Unfortunately, I received a Red Cross message this morning notifying me that my father’s mother has passed away. My family had already sent me e-mails about her passing away, but Red Cross is delivered through a Soldier’s chain of command and takes a couple extra hours, but will reach the Soldier. It’s good since I didn’t have access to internet that day and I know I can count on the Red Cross to notify my family if anything happens to me.
In memory to my grandmother, I’ve decided to collect some thoughts about her. This allows me to express myself and proves cathartic.
Virginia Ochylski passed away Tuesday, February 5, 2008. She is survived by her son, two daughters, and seven grandchildren. She married Henry Ochylski, who served stateside in the Army during WWII.

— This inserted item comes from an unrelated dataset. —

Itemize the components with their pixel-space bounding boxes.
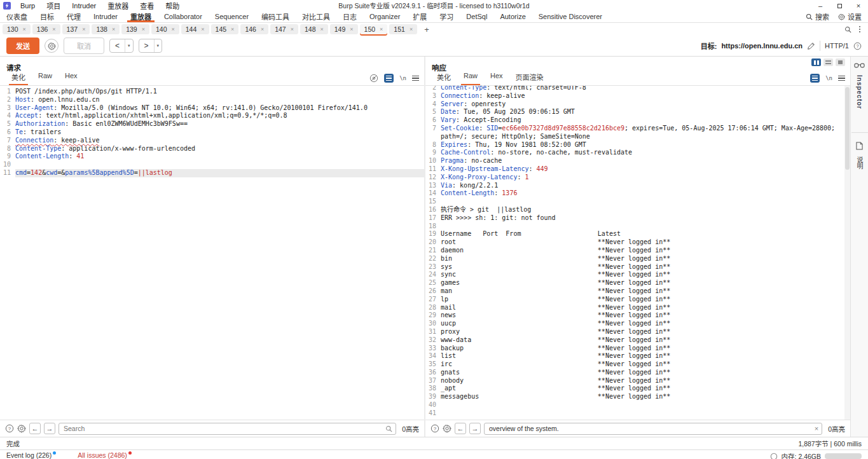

As a grandmother, I’ll always remember her trying to get me to eat more food. “You need some meat on those bones!” A good Polish cook, she always had soup to cook and kielbasa to fill us up. I remember visiting her house as a child and the basement I’d always play in. Some of the tiles would be missing, but she’d have toys down there and it was cool. The kitchen was small, but she would be doing some cooking for us. She had a small backyard, but large enough for a little tyke to play in. She even had a clothesline there to play with. In the garage was a pull-up bar. My father used that growing up.
As her grandchildren grew up, I could always see how proud she was of us. She would always demand a hug and kiss on your cheeks. She was a short woman, but very forceful. The most remarkable thing she always did was a never-fail birthday card. In college and even when I was in Basic Training, she remembered me and sent a card. Later, when she took ill and was in the hospital, she still found the time to send a card. I wish I could be as diligent and attentive as she was.
Something I profoundly regret is that I bought her a birthday card, with the best of intentions to mail it off, yet never did. It was the first I would have sent to her, with a summary of how I’ve been doing and where I’ll be going. I thought I’d make it up next year. Well, now I do have something to do in her memory.
Fortunately, before I left for Iraq I took the chance to visit my family in Michigan and saw her at Thanksgiving. I wish I could have spent more time with her. I do know she was proud of me though. During our visit, she kept asking me what I was doing and where I was headed. I only wish I could be at her service.
It is a sad time whenever this happens to someone. However, we have work to do over here and other people depend on you in this job. Other Soldiers have also received notices like this and much as we may want to, we cannot make the services for our loved ones. We need to perform our duties so that we continue to keep each other safe. Losing one link in the chain can break us apart. In the meantime, we each find our own way to grieve. Just as this has helped me.